Which lines in the listing below contain "既定で折りたたみ"? Copy each of them.

++++ Recorded information

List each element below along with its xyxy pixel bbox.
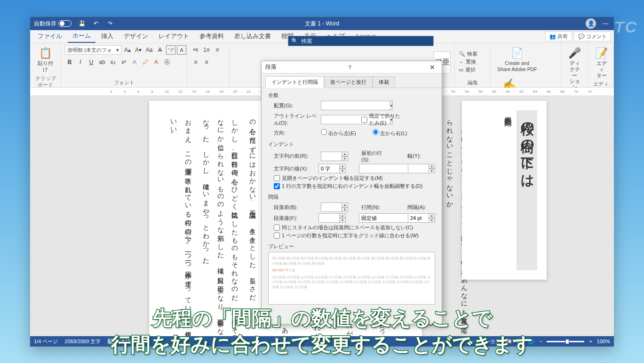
tab-insert[interactable]: 挿入 <box>96 31 118 42</box>
underline-button[interactable]: U <box>87 57 96 67</box>
strike-button[interactable]: ab <box>97 57 107 67</box>
italic-button[interactable]: I <box>76 57 85 67</box>
group-editing-label: 編集 <box>459 80 486 86</box>
label-space-after: 段落後(F): <box>274 215 315 222</box>
doc-author-text[interactable]: 梶井基次郎 <box>503 110 513 270</box>
multilevel-icon[interactable]: ≡ <box>213 45 222 55</box>
redo-icon[interactable]: ↷ <box>105 19 115 28</box>
nospace-checkbox[interactable]: 同じスタイルの場合は段落間にスペースを追加しない(C) <box>274 224 435 231</box>
enclose-char-icon[interactable]: A <box>177 45 186 55</box>
focus-mode-button[interactable]: ▭ フォーカス <box>469 338 501 345</box>
editor-button[interactable]: 📝エディ ター <box>592 45 611 80</box>
change-case-icon[interactable]: Aa <box>144 45 154 55</box>
align-center-icon[interactable]: ≡ <box>202 57 211 67</box>
undo-icon[interactable]: ↶ <box>91 19 101 28</box>
tab-references[interactable]: 参考資料 <box>195 31 229 42</box>
increase-font-icon[interactable]: A▴ <box>123 45 132 55</box>
zoom-in-button[interactable]: + <box>589 339 592 344</box>
radio-rtl[interactable]: 右から左(E) <box>321 129 364 137</box>
mirror-indent-checkbox[interactable]: 見開きページのインデント幅を設定する(M) <box>274 175 435 182</box>
label-space-before: 段落前(B): <box>274 204 317 211</box>
text-effect-icon[interactable]: A <box>130 57 139 67</box>
select-button[interactable]: ▭選択 <box>459 66 477 73</box>
minimize-icon[interactable]: — <box>601 19 610 28</box>
dictate-button[interactable]: 🎤ディクテー ション <box>565 45 584 92</box>
user-avatar-icon[interactable]: 👤 <box>586 18 596 29</box>
paragraph-dialog: 段落 ? ✕ インデントと行間隔 改ページと改行 体裁 全般 配置(G): ▾ … <box>261 61 442 324</box>
dialog-titlebar[interactable]: 段落 ? ✕ <box>262 61 442 73</box>
indent-after-spinner[interactable]: ▲▼ <box>318 164 346 173</box>
clear-format-icon[interactable]: A̶ <box>155 45 165 55</box>
search-icon: 🔍 <box>291 38 298 44</box>
preview-box: 前の段落 前の段落 前の段落 前の段落 前の段落 前の段落 前の段落 前の段落 … <box>268 252 435 305</box>
zoom-level[interactable]: 100% <box>597 339 610 344</box>
group-voice: 🎤ディクテー ション 音声 <box>561 43 588 87</box>
zoom-slider[interactable] <box>547 341 584 342</box>
zoom-out-button[interactable]: − <box>539 339 542 344</box>
dialog-help-icon[interactable]: ? <box>348 65 351 70</box>
status-words[interactable]: 2069/2069 文字 <box>64 338 101 345</box>
grid-checkbox[interactable]: 1 ページの行数を指定時に文字をグリッド線に合わせる(W) <box>274 232 435 239</box>
pdf-icon: 📄 <box>511 47 524 59</box>
search-icon: 🔍 <box>459 51 465 57</box>
decrease-font-icon[interactable]: A▾ <box>134 45 143 55</box>
tab-layout[interactable]: レイアウト <box>154 31 194 42</box>
font-color-icon[interactable]: A <box>151 57 161 67</box>
auto-indent-checkbox[interactable]: 1 行の文字数を指定時に右のインデント幅を自動調整する(D) <box>274 183 435 190</box>
save-icon[interactable]: 💾 <box>77 19 87 28</box>
find-button[interactable]: 🔍検索 <box>459 50 477 57</box>
line-spacing-combo[interactable]: ▾ <box>359 213 401 223</box>
dlg-tab-style[interactable]: 体裁 <box>373 76 395 88</box>
bullets-icon[interactable]: •≡ <box>191 45 200 55</box>
font-name-dropdown[interactable]: 游明朝 (本文のフォ▾ <box>65 45 121 55</box>
paste-button[interactable]: 📋 貼り付け <box>34 45 57 74</box>
label-alignment: 配置(G): <box>274 102 317 109</box>
section-indent: インデント 文字列の前(R): ▲▼ 最初の行(S): 幅(Y): 文字列の後(… <box>268 141 435 190</box>
indent-before-spinner[interactable]: ▲▼ <box>321 152 348 161</box>
tab-file[interactable]: ファイル <box>33 31 67 42</box>
space-after-spinner[interactable]: ▲▼ <box>318 213 346 223</box>
collapse-checkbox[interactable]: 既定で折りたたみ(E) <box>361 113 405 127</box>
share-button[interactable]: 👥共有 <box>545 32 572 41</box>
tab-design[interactable]: デザイン <box>119 31 153 42</box>
indent-width-spinner[interactable]: ▲▼ <box>408 164 435 173</box>
group-clipboard: 📋 貼り付け クリップボード <box>30 43 61 87</box>
replace-button[interactable]: ↔置換 <box>459 58 477 65</box>
autosave-label: 自動保存 <box>34 20 56 28</box>
highlight-icon[interactable]: 🖍 <box>141 57 150 67</box>
subscript-button[interactable]: x₂ <box>108 57 118 67</box>
dialog-title: 段落 <box>265 64 277 71</box>
comment-button[interactable]: 💬コメント <box>574 32 611 41</box>
view-print-icon[interactable]: 📄 <box>517 339 523 345</box>
radio-ltr[interactable]: 左から右(L) <box>373 129 416 137</box>
view-web-icon[interactable]: 🌐 <box>528 339 534 345</box>
doc-title-text[interactable]: 桜の樹の下には <box>517 110 537 270</box>
autosave: 自動保存 <box>34 20 72 28</box>
superscript-button[interactable]: x² <box>119 57 128 67</box>
status-page[interactable]: 1/4 ページ <box>34 338 58 345</box>
autosave-toggle[interactable] <box>58 20 72 27</box>
char-shading-icon[interactable]: Ⓐ <box>162 57 172 67</box>
create-pdf-button[interactable]: 📄Create and Share Adobe PDF <box>494 45 540 74</box>
replace-icon: ↔ <box>459 59 464 65</box>
view-read-icon[interactable]: 📖 <box>505 339 512 345</box>
phonetic-guide-icon[interactable]: ⁷ア <box>166 45 175 55</box>
alignment-combo[interactable]: ▾ <box>321 101 356 110</box>
tab-home[interactable]: ホーム <box>68 30 95 43</box>
outline-combo[interactable]: ▾ <box>321 115 356 124</box>
tab-mailings[interactable]: 差し込み文書 <box>230 31 276 42</box>
align-left-icon[interactable]: ≡ <box>191 57 200 67</box>
first-line-combo[interactable]: ▾ <box>359 164 401 173</box>
section-general: 全般 配置(G): ▾ アウトライン レベル(O): ▾ 既定で折りたたみ(E)… <box>268 92 435 137</box>
dlg-tab-pagebreak[interactable]: 改ページと改行 <box>324 76 373 88</box>
spacing-at-spinner[interactable]: ▲▼ <box>408 213 435 223</box>
dialog-body: 全般 配置(G): ▾ アウトライン レベル(O): ▾ 既定で折りたたみ(E)… <box>262 88 442 324</box>
status-lang[interactable]: 🔤 日本語 <box>107 338 131 345</box>
dlg-tab-indent[interactable]: インデントと行間隔 <box>265 76 324 88</box>
numbering-icon[interactable]: 1≡ <box>202 45 211 55</box>
search-box[interactable]: 🔍 検索 <box>288 36 434 46</box>
bold-button[interactable]: B <box>65 57 74 67</box>
dialog-close-icon[interactable]: ✕ <box>427 64 438 71</box>
mic-icon: 🎤 <box>568 47 581 59</box>
space-before-spinner[interactable]: ▲▼ <box>321 202 348 212</box>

++++++++

Task result »
collapse-checkbox[interactable]: 既定で折りたたみ(E) <box>361 113 405 127</box>
section-general: 全般 配置(G): ▾ アウトライン レベル(O): ▾ 既定で折りたたみ(E)… <box>268 92 435 137</box>
dialog-body: 全般 配置(G): ▾ アウトライン レベル(O): ▾ 既定で折りたたみ(E)… <box>262 88 442 324</box>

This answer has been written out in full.